In answering your question there is a huge difference between excel and co2 injection mostly on the time it takes to achieve the growth most want.


----------



## Aquarius (Dec 5, 2012)

Yeah, I am not overly concerned with growth rate. I am more concerned with longevity of plants. I am able to buy plants of certain heights already and with the exception of dwarf hair grass, I don't care how fast they grow. I am tired of the plants that I have planted staying healthy for 3-4 weeks and then looking crappy. I am going to re-gravel the tank with eco-complete underneath and then start fresh. 
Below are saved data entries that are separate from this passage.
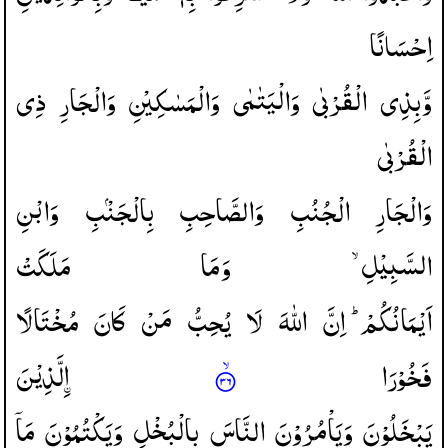
اِحْسَانًا
وَّبِذِی
الْقُرْبٰی
وَالْیَتٰمٰی
وَالْمَسٰكِیْنِ
وَالْجَارِ
ذِی
الْقُرْبٰی
وَالْجَارِ
الْجُنُبِ
وَالصَّاحِبِ
بِالْجَنْۢبِ
وَابْنِ
السَّبِیْلِ ۙ
وَمَا
مَلَكَتْ
اَیْمَانُكُمْ ؕ
اِنَّ
اللّٰهَ
لَا
یُحِبُّ
مَنْ
كَانَ
مُخْتَالًا
فَخُوْرَا
لَّذِیْنَ
یَبْخَلُوْنَ
وَیَاْمُرُوْنَ
النَّاسَ
بِالْبُخْلِ
وَیَكْتُمُوْنَ
مَاۤ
On another note, how long (if ever) do you keep the eco-complete? I've read that it doesn't break down. Will I get a few years out of it or is it something that needs to be changed periodically?


----------



## dalfed (Apr 8, 2012)

I have never used it myself but lots do and I have never heard of them replacing it. Hopefully Jrman reads and posts an answer for you.


----------



## rtmaston (Jul 14, 2012)

im using the seachem roots taps.thay do a great job.just place it next to the root of the plant and put a new one in ever couple of months or so.plants grow perty fast and good green.


----------



## jrman83 (Jul 9, 2010)

The two items should never be mentioned in the same sentence, really. Excel is a good product but it will never compare to using CO2. I know what the label may say on the Excel bottle, but would never consider it some "other" form of CO2. If your light is high enough to drive the need for CO2, Excel will not fill that need.


----------



## Gizmo (Dec 6, 2010)

Excel, from my understanding, is exponentially more expensive than a pressurized CO2 system to achieve the same goal. The initial capital investment isn't as high as pressurized CO2, but it rapidly catches up.


----------



## oldpunk (Dec 9, 2012)

Aquarius said:


> On another note, how long (if ever) do you keep the eco-complete? I've read that it doesn't break down. Will I get a few years out of it or is it something that needs to be changed periodically?


It lasts forever. It doesn't break down.


----------



## Gizmo (Dec 6, 2010)

I think substrate loses some of it's "potency" (mineral content or CEC, I'm not sure), over the span of years, after which root fertilizer tabs may be needed. But as to how long Eco Complete lasts for, I'm inclined to agree with Oldpunk, at least for a *very* long time, if not forever.


----------



## Aquarius (Dec 5, 2012)

Appreciate the replies. I currently have Seachem Flourish and Flourish Excel. I plan to use them in conjunction with the new lights and substrate to get a planted tank up and running. I have been keeping my eyes open for some co2 injection kits that are relatively small and easy to use. I am quite familiar with industrial sized CO2 set-ups and assume it would be similar on a smaller scale but not sure that I will need the whole set-up just yet. I don't need fast growth, ...just looking for a "green" tank that keeps my fish happy.


----------



## Gizmo (Dec 6, 2010)

I know Jerry (jschwabe) is looking to sell a high pressure regulator, if you're interested in starting down that path...


----------